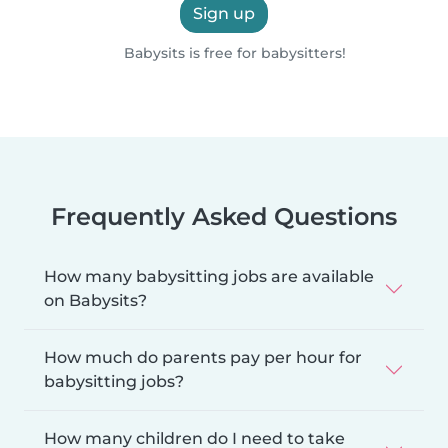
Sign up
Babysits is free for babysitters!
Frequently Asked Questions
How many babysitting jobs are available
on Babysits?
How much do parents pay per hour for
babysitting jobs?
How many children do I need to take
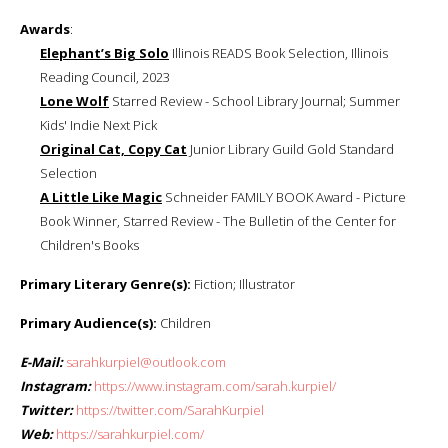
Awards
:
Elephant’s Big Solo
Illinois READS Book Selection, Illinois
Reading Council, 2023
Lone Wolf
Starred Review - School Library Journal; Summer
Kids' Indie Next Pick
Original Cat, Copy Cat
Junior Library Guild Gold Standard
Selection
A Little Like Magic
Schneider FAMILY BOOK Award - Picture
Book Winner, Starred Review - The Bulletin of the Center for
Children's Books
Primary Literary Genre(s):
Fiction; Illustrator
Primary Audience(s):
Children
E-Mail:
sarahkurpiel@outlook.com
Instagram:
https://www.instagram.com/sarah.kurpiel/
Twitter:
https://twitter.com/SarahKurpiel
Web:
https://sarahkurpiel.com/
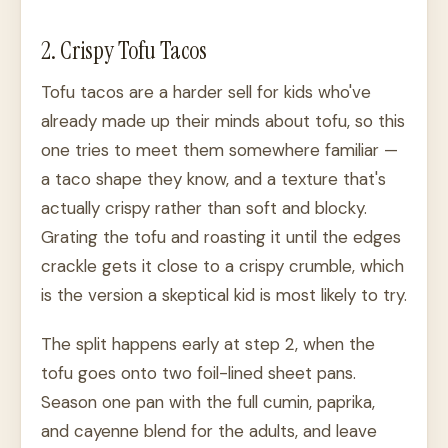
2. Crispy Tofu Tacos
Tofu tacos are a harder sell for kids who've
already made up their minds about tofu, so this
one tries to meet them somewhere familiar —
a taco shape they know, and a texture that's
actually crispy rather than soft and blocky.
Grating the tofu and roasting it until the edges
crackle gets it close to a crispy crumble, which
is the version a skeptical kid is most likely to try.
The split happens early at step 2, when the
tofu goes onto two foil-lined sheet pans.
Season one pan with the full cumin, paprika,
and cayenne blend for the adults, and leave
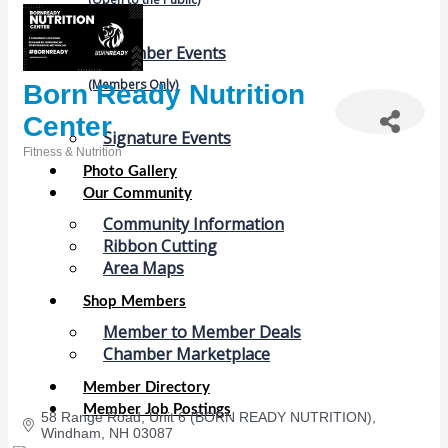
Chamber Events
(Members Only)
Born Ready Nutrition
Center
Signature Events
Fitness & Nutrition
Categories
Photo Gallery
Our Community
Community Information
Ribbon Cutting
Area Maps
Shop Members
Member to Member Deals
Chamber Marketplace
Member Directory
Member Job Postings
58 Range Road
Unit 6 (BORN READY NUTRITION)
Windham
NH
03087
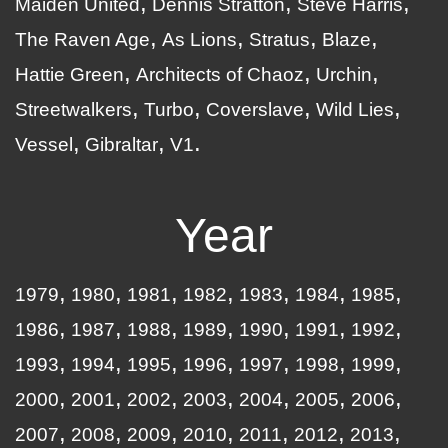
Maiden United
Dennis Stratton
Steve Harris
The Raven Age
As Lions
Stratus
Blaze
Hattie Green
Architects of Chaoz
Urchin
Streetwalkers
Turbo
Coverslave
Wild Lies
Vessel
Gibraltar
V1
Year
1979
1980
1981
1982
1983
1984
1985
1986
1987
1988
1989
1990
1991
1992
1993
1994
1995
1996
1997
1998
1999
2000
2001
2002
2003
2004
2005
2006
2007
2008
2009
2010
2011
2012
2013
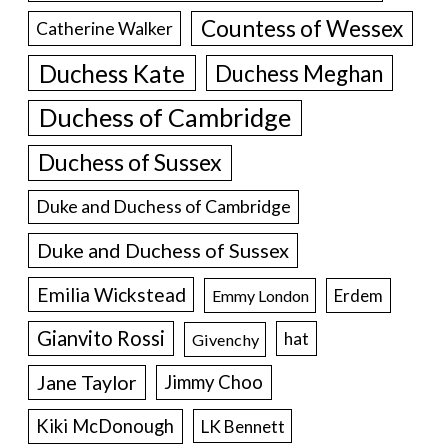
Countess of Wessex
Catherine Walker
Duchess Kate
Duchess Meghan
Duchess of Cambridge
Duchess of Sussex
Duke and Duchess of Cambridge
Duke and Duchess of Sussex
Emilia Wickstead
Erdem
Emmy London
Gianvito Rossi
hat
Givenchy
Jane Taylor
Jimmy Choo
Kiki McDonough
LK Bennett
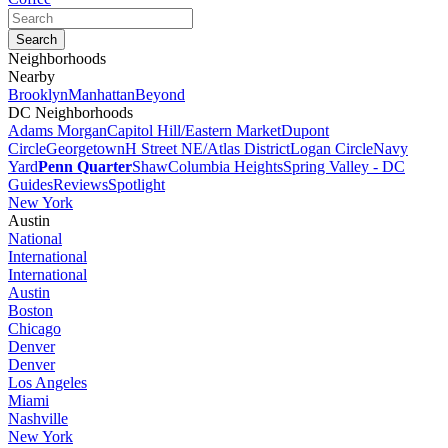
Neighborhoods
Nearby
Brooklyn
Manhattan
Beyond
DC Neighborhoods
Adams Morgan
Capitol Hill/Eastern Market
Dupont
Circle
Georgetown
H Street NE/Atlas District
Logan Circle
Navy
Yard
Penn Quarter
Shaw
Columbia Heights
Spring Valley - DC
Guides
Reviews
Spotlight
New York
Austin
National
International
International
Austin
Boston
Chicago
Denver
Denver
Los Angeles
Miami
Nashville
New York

▸ **WORK REQUEST**: If a line in the material above holds "Sussex", copy it.

▸ **SOLUTION TO THE PROBLEM**:
Duchess of Sussex
Duke and Duchess of Sussex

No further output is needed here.